SEOUL—North Korea has come in once more at the bottom of a worldwide survey on press freedom. It is a country where journalists can find themselves in labor camps if they cause official displeasure, or be sent for political re-education for misspelling the names of key figures.
“There have been no positive changes for the news media, which are all controlled by the single party and, some say, by Kim Jong Il, in person,” Paris-based press freedom group Reporters Without Borders (RSF) said in a statement.
“The regime continues to feed the population the same mind-numbing propaganda.”
“The word ‘reform’ has indeed been used very occasionally by the media, but the regime continues to feed the population the same mind-numbing propaganda,” RSF said in a statement on the release of its North Korea report, “Journalism in the service of a totalitarian dictatorship.”

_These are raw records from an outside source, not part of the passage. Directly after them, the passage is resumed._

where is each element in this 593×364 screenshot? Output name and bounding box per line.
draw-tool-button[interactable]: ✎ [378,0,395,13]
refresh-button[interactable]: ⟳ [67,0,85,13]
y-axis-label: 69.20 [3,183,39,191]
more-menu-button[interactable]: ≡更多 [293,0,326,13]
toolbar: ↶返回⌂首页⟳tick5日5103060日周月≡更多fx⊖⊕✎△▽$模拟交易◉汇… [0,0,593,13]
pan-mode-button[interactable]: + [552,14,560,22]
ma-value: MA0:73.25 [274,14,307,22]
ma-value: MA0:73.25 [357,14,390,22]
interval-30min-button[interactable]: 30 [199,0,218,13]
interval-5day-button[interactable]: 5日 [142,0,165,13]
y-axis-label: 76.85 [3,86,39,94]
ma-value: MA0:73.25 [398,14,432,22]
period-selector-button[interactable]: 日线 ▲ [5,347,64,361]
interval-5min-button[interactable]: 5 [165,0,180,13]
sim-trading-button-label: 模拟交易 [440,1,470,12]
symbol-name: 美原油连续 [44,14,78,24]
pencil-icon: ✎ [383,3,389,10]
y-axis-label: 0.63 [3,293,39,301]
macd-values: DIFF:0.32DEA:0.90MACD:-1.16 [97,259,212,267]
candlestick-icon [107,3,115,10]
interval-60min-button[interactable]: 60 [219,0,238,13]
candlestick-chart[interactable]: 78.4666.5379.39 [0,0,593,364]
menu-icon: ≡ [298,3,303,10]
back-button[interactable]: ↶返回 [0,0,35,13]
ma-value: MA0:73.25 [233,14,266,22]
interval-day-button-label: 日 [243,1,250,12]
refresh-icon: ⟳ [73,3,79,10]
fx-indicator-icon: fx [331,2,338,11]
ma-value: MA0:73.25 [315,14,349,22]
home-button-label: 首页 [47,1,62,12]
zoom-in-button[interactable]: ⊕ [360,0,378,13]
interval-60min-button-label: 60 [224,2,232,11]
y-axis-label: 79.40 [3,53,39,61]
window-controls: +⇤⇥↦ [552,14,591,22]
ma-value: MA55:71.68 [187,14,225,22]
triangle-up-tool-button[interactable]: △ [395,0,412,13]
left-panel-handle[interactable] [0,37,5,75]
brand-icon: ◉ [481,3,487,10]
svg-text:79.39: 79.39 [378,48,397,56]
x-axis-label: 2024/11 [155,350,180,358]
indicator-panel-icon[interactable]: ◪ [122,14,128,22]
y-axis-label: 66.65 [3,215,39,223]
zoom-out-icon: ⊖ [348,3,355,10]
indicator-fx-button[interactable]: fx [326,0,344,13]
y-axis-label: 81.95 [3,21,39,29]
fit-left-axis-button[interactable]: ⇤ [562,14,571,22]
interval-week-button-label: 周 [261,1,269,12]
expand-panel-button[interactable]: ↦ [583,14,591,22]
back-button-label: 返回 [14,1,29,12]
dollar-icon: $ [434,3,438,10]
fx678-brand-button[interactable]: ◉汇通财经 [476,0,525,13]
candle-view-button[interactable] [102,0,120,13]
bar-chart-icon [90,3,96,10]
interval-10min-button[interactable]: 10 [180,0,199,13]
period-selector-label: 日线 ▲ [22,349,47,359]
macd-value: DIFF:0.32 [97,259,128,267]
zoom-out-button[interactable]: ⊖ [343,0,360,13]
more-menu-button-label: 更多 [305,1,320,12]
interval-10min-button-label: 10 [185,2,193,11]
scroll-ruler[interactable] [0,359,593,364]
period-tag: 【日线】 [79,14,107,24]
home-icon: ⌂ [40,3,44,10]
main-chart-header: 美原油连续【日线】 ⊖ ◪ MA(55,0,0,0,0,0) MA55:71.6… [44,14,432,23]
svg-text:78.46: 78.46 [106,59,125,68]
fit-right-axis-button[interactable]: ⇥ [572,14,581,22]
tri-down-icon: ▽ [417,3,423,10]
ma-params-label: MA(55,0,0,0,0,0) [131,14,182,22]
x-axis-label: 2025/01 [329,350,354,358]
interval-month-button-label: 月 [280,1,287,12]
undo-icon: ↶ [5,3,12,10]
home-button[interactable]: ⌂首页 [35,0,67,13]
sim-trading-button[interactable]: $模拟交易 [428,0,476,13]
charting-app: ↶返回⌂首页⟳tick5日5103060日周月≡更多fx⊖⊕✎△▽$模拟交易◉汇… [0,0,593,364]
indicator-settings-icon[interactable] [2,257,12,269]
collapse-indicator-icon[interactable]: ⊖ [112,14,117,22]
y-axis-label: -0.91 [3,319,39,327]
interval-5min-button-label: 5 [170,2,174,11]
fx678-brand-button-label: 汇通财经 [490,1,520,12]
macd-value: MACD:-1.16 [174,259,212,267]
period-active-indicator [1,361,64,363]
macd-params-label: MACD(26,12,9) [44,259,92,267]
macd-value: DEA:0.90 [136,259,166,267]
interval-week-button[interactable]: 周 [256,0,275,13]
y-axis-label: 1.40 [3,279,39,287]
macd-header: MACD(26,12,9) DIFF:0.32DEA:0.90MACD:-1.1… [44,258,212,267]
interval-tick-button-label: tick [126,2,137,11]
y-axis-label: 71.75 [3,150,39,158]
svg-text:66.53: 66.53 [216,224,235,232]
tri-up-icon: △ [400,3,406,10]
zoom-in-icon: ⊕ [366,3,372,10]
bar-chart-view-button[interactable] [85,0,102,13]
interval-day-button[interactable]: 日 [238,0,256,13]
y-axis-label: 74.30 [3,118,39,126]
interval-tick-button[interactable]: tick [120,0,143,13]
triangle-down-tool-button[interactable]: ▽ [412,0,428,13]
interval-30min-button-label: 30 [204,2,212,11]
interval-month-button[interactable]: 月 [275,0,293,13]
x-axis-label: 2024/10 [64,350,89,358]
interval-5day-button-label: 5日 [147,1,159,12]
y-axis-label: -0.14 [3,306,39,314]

At least 40 journalists have been “revolutionized,” or re-educated, for such “journalistic errors” as misspelling a senior official’s name, the report found.

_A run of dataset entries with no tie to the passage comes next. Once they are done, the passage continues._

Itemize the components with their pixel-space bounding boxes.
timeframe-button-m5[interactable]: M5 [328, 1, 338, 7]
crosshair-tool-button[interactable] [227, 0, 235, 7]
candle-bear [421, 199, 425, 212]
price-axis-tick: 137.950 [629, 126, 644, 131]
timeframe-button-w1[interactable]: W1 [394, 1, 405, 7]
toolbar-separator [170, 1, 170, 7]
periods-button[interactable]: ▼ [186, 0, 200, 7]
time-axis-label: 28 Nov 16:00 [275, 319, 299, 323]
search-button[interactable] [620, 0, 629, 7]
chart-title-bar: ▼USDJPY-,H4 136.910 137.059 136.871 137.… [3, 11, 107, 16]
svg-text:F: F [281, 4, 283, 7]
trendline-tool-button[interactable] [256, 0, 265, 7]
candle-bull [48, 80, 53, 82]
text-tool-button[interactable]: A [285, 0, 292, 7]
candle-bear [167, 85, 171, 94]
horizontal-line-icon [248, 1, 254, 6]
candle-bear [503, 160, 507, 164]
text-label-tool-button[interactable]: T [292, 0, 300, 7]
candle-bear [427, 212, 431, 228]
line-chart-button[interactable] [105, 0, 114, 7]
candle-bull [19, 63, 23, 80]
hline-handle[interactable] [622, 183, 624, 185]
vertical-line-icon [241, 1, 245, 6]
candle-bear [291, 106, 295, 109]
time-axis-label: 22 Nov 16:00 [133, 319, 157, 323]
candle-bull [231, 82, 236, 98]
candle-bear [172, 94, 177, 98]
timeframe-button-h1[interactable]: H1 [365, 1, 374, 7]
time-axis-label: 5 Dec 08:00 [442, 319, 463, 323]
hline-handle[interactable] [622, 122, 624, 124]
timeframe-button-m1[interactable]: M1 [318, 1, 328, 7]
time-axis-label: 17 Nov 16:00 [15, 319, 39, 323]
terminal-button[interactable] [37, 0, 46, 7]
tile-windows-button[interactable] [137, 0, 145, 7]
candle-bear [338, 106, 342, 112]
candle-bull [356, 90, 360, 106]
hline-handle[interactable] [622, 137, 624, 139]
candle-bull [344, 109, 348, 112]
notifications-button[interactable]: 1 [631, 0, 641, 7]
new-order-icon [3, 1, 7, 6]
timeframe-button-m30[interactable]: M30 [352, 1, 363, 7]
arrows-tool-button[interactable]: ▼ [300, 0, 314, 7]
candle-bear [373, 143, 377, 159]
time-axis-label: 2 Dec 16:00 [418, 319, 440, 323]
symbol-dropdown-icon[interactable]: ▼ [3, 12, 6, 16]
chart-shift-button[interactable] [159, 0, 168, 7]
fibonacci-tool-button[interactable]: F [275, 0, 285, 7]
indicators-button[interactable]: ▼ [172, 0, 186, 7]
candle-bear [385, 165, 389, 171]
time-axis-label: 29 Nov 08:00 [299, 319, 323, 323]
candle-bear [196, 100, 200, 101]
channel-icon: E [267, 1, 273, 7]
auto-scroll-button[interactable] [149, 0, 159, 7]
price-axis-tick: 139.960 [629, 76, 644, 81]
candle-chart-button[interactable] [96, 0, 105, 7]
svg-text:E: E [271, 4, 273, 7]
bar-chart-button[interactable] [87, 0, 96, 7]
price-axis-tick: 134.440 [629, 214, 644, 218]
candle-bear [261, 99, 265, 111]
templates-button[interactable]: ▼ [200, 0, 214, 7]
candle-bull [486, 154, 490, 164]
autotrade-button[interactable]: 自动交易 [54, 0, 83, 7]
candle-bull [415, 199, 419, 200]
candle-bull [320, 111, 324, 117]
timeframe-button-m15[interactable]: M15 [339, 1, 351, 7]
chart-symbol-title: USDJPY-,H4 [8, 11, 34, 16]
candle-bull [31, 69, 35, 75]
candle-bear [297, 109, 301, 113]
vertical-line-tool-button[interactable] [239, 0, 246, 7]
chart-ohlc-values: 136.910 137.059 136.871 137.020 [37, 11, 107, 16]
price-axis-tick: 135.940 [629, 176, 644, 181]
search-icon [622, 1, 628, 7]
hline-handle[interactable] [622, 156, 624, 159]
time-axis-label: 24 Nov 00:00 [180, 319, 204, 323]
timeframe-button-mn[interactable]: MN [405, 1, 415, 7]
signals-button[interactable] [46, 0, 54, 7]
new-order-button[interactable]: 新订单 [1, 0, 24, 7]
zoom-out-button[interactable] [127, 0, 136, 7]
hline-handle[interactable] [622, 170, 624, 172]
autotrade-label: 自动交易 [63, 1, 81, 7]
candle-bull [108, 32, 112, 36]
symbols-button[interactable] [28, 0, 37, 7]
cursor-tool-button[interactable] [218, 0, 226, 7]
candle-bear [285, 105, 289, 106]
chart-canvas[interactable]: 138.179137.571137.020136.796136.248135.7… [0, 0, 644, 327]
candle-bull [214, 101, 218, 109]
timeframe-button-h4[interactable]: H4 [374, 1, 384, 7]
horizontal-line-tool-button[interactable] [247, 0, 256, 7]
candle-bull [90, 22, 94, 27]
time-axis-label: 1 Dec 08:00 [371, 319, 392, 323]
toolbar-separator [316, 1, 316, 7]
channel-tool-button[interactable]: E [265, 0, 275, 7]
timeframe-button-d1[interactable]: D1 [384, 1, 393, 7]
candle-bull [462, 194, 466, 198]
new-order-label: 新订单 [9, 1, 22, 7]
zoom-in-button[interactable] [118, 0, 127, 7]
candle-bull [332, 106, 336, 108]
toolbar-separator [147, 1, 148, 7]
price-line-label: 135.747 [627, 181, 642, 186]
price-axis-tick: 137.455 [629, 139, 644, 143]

Others—such as television journalist Song Keum Chul, who disappeared in 1996 for questioning the official version of certain historic events—are sent to concentration camps where some 200,000 North Koreans are held, RSF said.

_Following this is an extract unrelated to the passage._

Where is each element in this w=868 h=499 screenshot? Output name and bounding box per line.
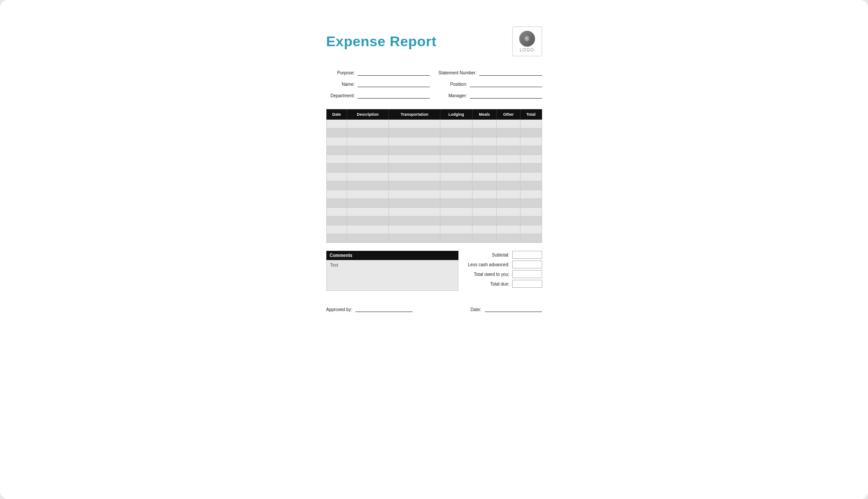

“The only nongovernmental news sources are foreign-language radio stations which broadcast in the Korean language. But radio and TV sets in North Korea are pre-set and blocked to State media frequencies and those who listen to foreign radio stations risk imprisonment,” the statement said.
RFA doubled its Korean-language broadcasts to North Korea at the beginning of 2003 in response to escalating nuclear tensions on the Korean Peninsula, from two to four hours daily.
At the end of 2003, Pyongyang launched a campaign to check radio sets, which have been designated as the “regime’s new enemies.”
Radio sets, which are fixed to state-run channels, must now be registered with the authorities, and North Koreans found with unregistered radios have been sent to concentration camps.
But North Koreans continue to use their ingenuity to listen to news from foreign broadcasters, often registering one radio set but keeping another in reserve. In a 2001 survey, six out of 12 North Korean refugees said they had listened to Radio Free Asia’s Korean-language programs, compared with just one out of 12 in 1999.